TASK BRIEF:
Pictures aside, restate the records below exactly as written.

Saved entries:
Start of Block

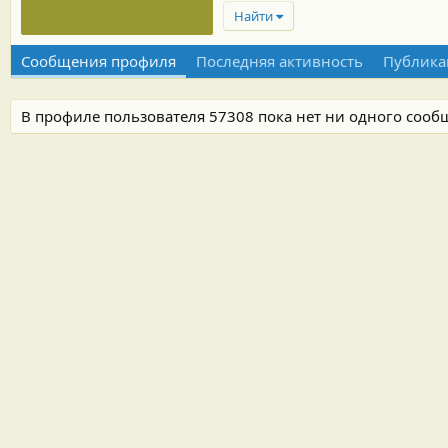
Найти
Сообщения профиля
Последняя активность
Публика
В профиле пользователя 57308 пока нет ни одного сооб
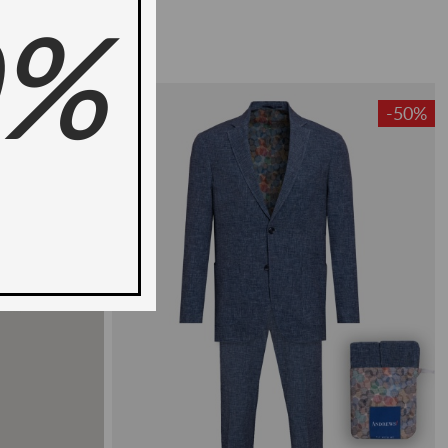
0%
-50%
-50%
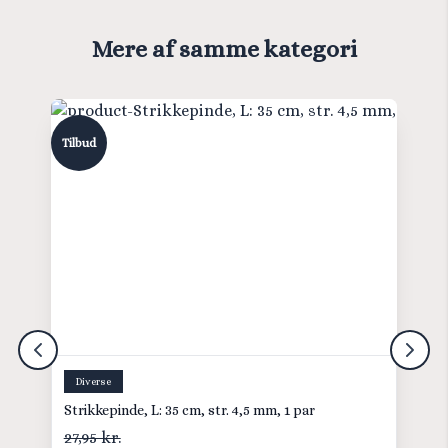
Mere af samme kategori
Tilbud
Diverse
Strikkepinde, L: 35 cm, str. 4,5 mm, 1 par
27,95 kr.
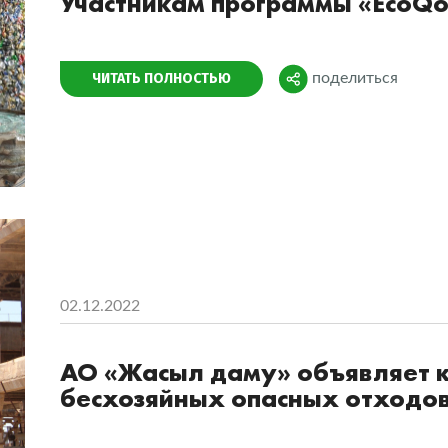
Участникам программы «EcoQo
Поделиться
ЧИТАТЬ ПОЛНОСТЬЮ
поделиться
02.12.2022
АО «Жасыл даму» объявляет к
бесхозяйных опасных отходо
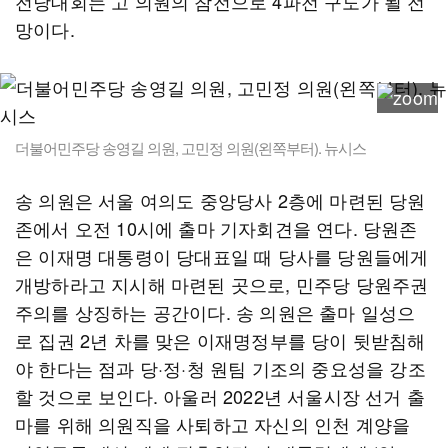
전당대회는 고 의원의 참전으로 4파전 구도가 될 전
망이다.
더불어민주당 송영길 의원, 고민정 의원(왼쪽부터). 뉴시스
송 의원은 서울 여의도 중앙당사 2층에 마련된 당원
존에서 오전 10시에 출마 기자회견을 연다. 당원존
은 이재명 대통령이 당대표일 때 당사를 당원들에게
개방하라고 지시해 마련된 곳으로, 민주당 당원주권
주의를 상징하는 공간이다. 송 의원은 출마 일성으
로 집권 2년 차를 맞은 이재명정부를 당이 뒷받침해
야 한다는 점과 당·정·청 원팀 기조의 중요성을 강조
할 것으로 보인다. 아울러 2022년 서울시장 선거 출
마를 위해 의원직을 사퇴하고 자신의 인천 계양을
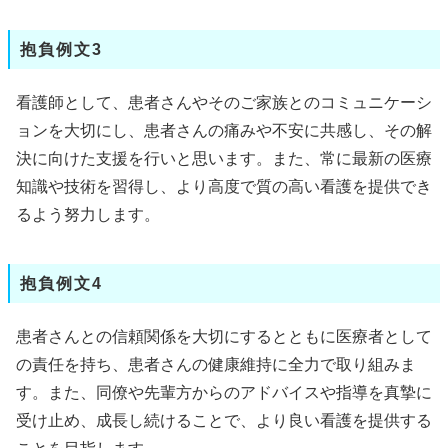
抱負例文3
看護師として、患者さんやそのご家族とのコミュニケーシ
ョンを大切にし、患者さんの痛みや不安に共感し、その解
決に向けた支援を行いと思います。また、常に最新の医療
知識や技術を習得し、より高度で質の高い看護を提供でき
るよう努力します。
抱負例文4
患者さんとの信頼関係を大切にするとともに医療者として
の責任を持ち、患者さんの健康維持に全力で取り組みま
す。また、同僚や先輩方からのアドバイスや指導を真摯に
受け止め、成長し続けることで、より良い看護を提供する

End of Block

SOLUTION TO THIS TASK:
Найти
Сообщения профиля
Последняя активность
Публика
В профиле пользователя 57308 пока нет ни одного сооб
0%
-50%
-50%
Mere af samme kategori
Tilbud
Diverse
Strikkepinde, L: 35 cm, str. 4,5 mm, 1 par
27,95 kr.
Участникам программы «EcoQo
Поделиться
ЧИТАТЬ ПОЛНОСТЬЮ
поделиться
02.12.2022
АО «Жасыл даму» объявляет к
бесхозяйных опасных отходо
전당대회는 고 의원의 참전으로 4파전 구도가 될 전
망이다.
더불어민주당 송영길 의원, 고민정 의원(왼쪽부터). 뉴시스
송 의원은 서울 여의도 중앙당사 2층에 마련된 당원
존에서 오전 10시에 출마 기자회견을 연다. 당원존
은 이재명 대통령이 당대표일 때 당사를 당원들에게
개방하라고 지시해 마련된 곳으로, 민주당 당원주권
주의를 상징하는 공간이다. 송 의원은 출마 일성으
로 집권 2년 차를 맞은 이재명정부를 당이 뒷받침해
야 한다는 점과 당·정·청 원팀 기조의 중요성을 강조
할 것으로 보인다. 아울러 2022년 서울시장 선거 출
마를 위해 의원직을 사퇴하고 자신의 인천 계양을
抱負例文3
看護師として、患者さんやそのご家族とのコミュニケーシ
ョンを大切にし、患者さんの痛みや不安に共感し、その解
決に向けた支援を行いと思います。また、常に最新の医療
知識や技術を習得し、より高度で質の高い看護を提供でき
るよう努力します。
抱負例文4
患者さんとの信頼関係を大切にするとともに医療者として
の責任を持ち、患者さんの健康維持に全力で取り組みま
す。また、同僚や先輩方からのアドバイスや指導を真摯に
受け止め、成長し続けることで、より良い看護を提供する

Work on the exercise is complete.